Exercise: Produce word for word the lines of the data below running from the one that has "and promote its" to the one that has "promotional campaigns on", inclusive, and no others.

Page-level text extractions:

□ □ □

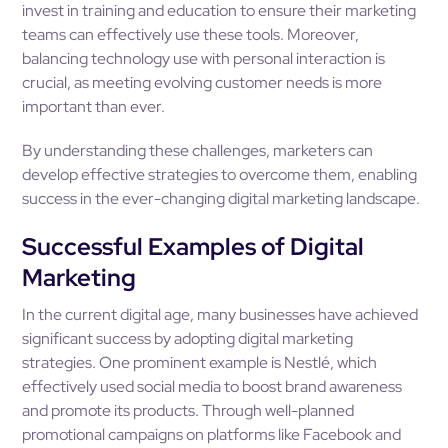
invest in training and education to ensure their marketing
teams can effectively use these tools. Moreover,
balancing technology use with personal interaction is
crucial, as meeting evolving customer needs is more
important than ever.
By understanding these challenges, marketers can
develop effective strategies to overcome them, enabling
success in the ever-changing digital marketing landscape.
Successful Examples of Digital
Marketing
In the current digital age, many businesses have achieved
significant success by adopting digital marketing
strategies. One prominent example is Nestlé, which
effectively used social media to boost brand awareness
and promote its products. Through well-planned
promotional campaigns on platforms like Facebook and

□ □ □

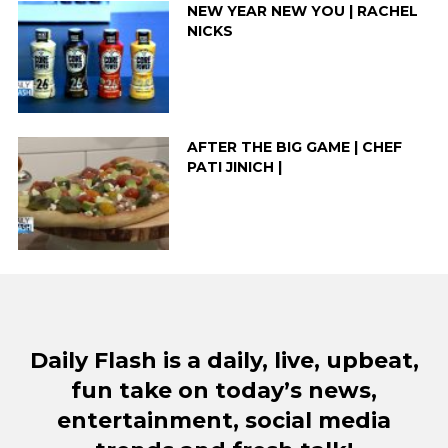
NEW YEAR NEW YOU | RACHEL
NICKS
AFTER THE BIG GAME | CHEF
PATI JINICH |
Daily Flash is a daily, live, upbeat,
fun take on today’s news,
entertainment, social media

□ □ □

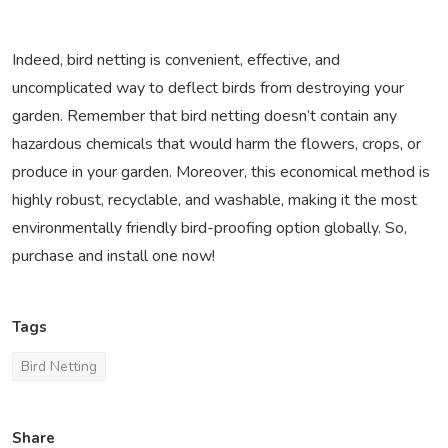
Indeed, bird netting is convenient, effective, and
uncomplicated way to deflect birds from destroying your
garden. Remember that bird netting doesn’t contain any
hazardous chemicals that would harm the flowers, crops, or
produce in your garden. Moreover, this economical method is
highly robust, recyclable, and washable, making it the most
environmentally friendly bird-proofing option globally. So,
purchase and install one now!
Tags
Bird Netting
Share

□ □ □

Exercise solution:
and promote its products. Through well-planned
promotional campaigns on platforms like Facebook and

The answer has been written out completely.